Our trip to Mexico was great, just the usual. This year however we went to Puerto Vallarta. My husband nor I have seen the Ocean. We took his parents, they had so much fun. Neither of them had seen the Ocean either!! I was great! The children really enjoyed it. I think Leticia (7) will remember it. We are now planning on going every year now.
I had a goal of being under 185 by 7-21-07 the day of the Bon Jovi concert. That was Saturday, and I failed to meet my goal. I weighed in at 187...... I was disappointed, but realized I could have been even further away from my goal. I set a new goal, actually 2. #1. - to be down under 179 by 8-12-07. #2. - to be down under 175 by 8-24-07. I am going to have to put my nose to the grind stone and get my ass in gear and Git-R-Done!!!
You know before I never noticed how uncomfortable my bed was.
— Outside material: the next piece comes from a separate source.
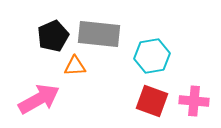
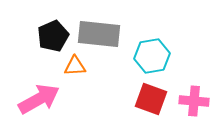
red square: moved 1 px left, 2 px up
Just recently, it hurts me. You know when you lay on your side, it hurts the outside of my knee, my hip, my ribs and my shoulder! Kind of funny the stuff you only notice when the "padding" is melting away.
Chow for now!!!
282/187/140
Go Laina..... It's your birthday!!!
Jun 11, 2007
7 Lbs 1/4 Oz Baby girl named Mia Lilliana~ She is so pretty!! My sister-in-law had her on thursday morning. Beautiful as she is, it DON'T make me want to have another!! I will just borrow someone else's, then give it back!
Traveling~ OMB!! I am starting to stress for our trip. We only have 10 more days left to pack and get everything ready!!! I need to go thru the children's clothing to see what fits and what doesn't. I'm not real sure they have much of anything...... You know what that means..... Shopping!!!